[Listed entries — start]

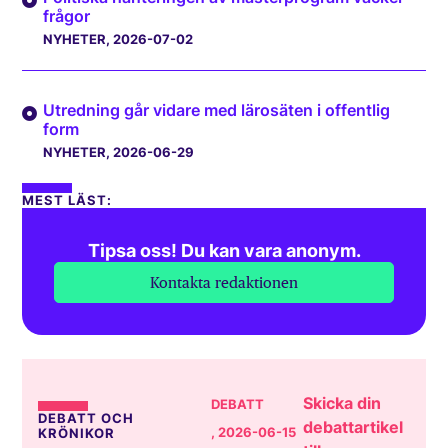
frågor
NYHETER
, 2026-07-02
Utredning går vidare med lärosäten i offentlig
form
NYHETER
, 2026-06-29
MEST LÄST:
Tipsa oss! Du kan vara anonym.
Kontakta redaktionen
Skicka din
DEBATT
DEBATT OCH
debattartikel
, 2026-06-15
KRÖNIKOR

[Listed entries — finish]
[Listed entries — start]

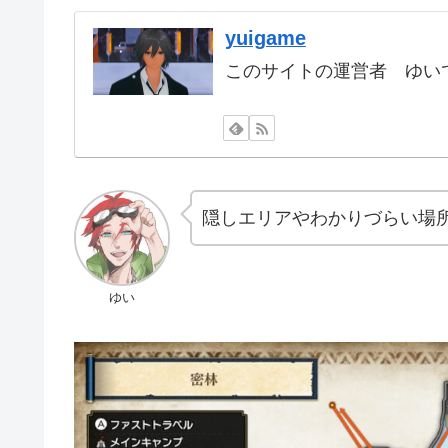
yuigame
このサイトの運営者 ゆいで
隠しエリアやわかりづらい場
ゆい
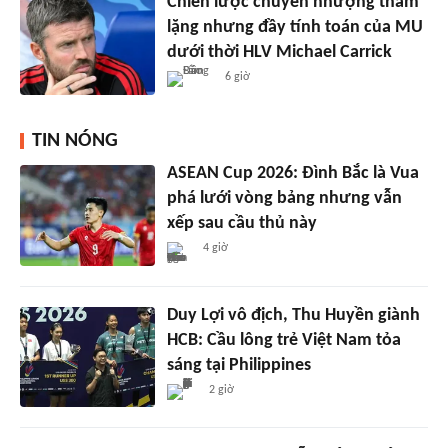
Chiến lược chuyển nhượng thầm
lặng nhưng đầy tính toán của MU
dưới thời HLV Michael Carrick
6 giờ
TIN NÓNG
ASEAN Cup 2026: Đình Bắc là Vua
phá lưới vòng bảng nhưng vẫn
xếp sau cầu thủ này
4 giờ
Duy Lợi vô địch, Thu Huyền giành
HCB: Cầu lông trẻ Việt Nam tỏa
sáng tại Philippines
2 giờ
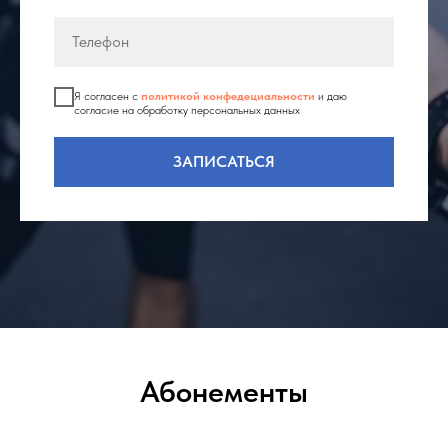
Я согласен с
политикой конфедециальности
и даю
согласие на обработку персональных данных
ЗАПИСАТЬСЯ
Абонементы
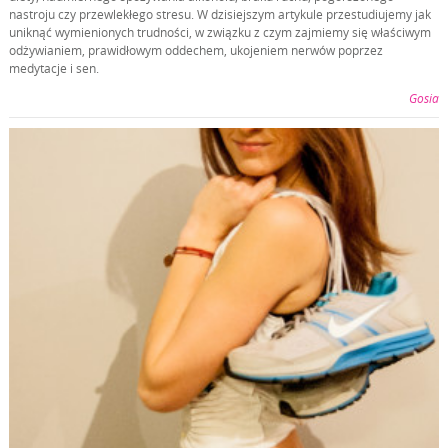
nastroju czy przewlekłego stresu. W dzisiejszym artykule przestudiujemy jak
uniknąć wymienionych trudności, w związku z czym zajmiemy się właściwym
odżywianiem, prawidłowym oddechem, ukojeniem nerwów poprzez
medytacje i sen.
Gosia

[Listed entries — finish]

» **Exercise directions**: Find, please, how many lines in the data include the word "nhưng", and put down that number only.

» **Answer space**: 2